» What to do: Look through the material below and copy exactly the lines from the line with "Identify the click" to the line with "Index (676, 18)", those two lines included.

» Records:
★ ★ ★

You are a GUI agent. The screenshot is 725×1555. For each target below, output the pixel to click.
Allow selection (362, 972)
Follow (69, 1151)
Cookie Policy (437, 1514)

★ ★ ★

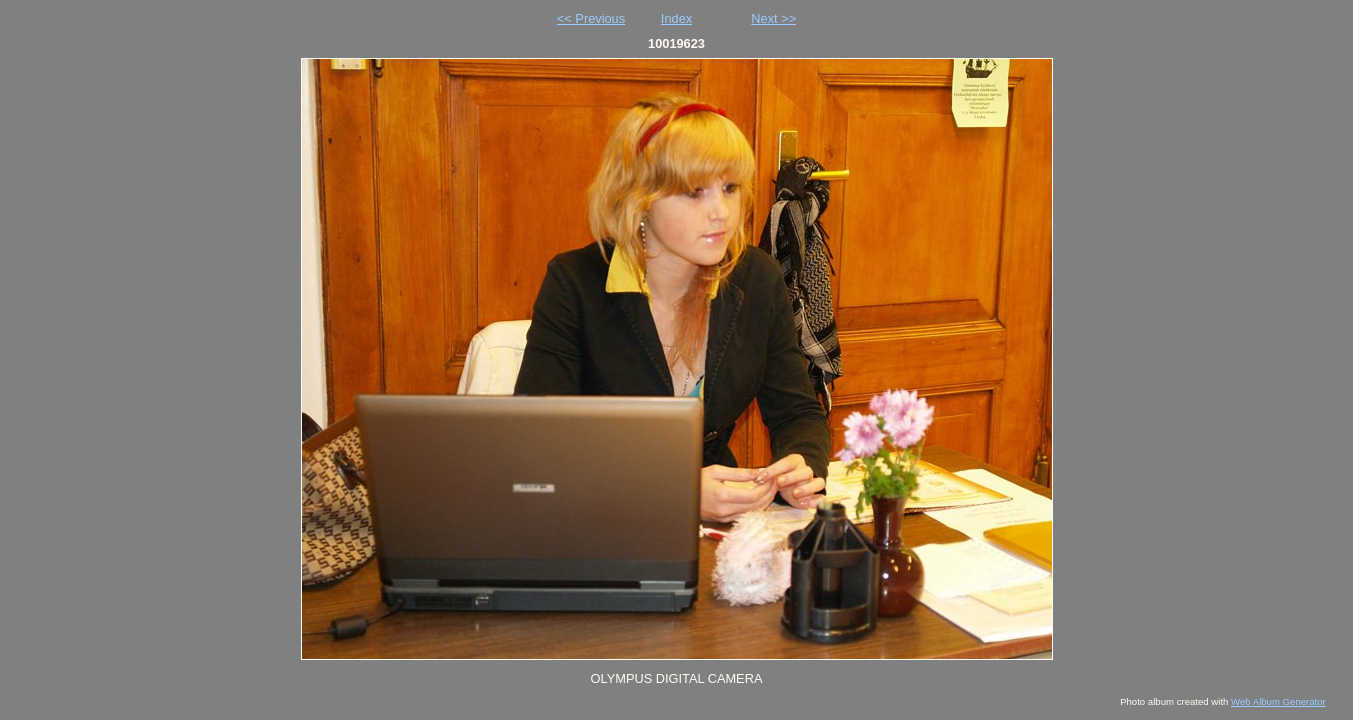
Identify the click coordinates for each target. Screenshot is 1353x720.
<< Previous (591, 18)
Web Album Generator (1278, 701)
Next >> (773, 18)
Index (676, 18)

★ ★ ★

» Response below:
Identify the click coordinates for each target. Screenshot is 1353x720.
<< Previous (591, 18)
Web Album Generator (1278, 701)
Next >> (773, 18)
Index (676, 18)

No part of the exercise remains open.